First of all, they are never dogs. They're hounds.

Last week 213 of them came from three states for the Maryland State Fox Hunters Association's 61st annual bench show and field trial at 2,000-acre Jug Bay Park on the Patuxent River.

It was supposed to be on park land, anyway.

"Everybody hold your dogs," cried the master of the hounds, Gerald Simmons, to the occupants of two dozen pickups parked on grassy bottom land in the dark before dawn. "We're going to try to keep 'em in the park this time. We'll let 'em out on this end first and try to get the others to follow."

But when the first tailgate was sprung the hounds poured out like lemmings, milled wildly, then lit out in various directions for private land, with the others close behind.

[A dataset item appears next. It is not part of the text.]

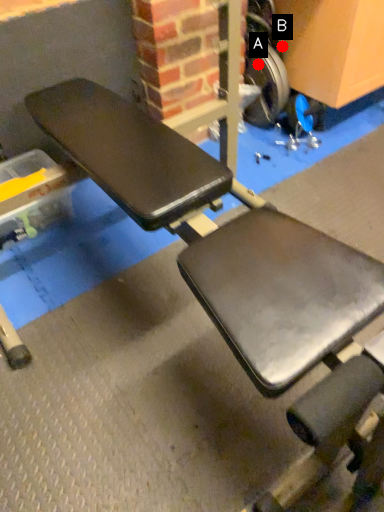 Question: Two points are circled on the image, labeled by A and B beside each circle. Which of the following is the farthest from the observer?

Choices:
 (A) A is further
 (B) B is further

Answer: (B)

"You can't tell a hound what to do," muttered a handler.

Oscar Wilde described fox hunting as "the unspeakable in pursuit of the uneatable." He was talking about traditional English-style hunts, where the hounds stayed in packs, elegant hunters rode horses over them and the goal was to catch the fox.

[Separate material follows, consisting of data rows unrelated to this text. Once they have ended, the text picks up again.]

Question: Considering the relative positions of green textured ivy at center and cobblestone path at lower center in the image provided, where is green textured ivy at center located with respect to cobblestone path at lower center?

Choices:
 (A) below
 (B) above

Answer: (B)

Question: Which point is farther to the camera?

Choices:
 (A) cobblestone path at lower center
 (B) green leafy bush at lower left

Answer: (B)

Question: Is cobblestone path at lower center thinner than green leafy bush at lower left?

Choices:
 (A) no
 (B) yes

The Maryland crowd is different. The participants are so-called night hunters. They hope the fox gets away. The magic in their hunt is hearing the warbling howls of the dogs echoing from dark hills and hollows. "We just sit back and listen," said Dick Rembole of Bel Air, a field trial judge, "to the sweetest music this side of heaven." Thus, it is not fox hunting, participants say. It's fox chasing.

"If a man shoots a fox in front of a pack of our hounds he's really treading on dangerous ground," said Simmons. "Without a fox we don't have a hunt. Our goal has always been the spirit of the chase."

Even then, sometimes when you let a pack of predatory beasts out on rural land bad things can happen. A few years back, not far from Jug Bay, a hunt ended when the hounds stopped in mid-chase to gobble up eight cats on a woman's front porch.

As the fellow said, you can't tell a hound what to do.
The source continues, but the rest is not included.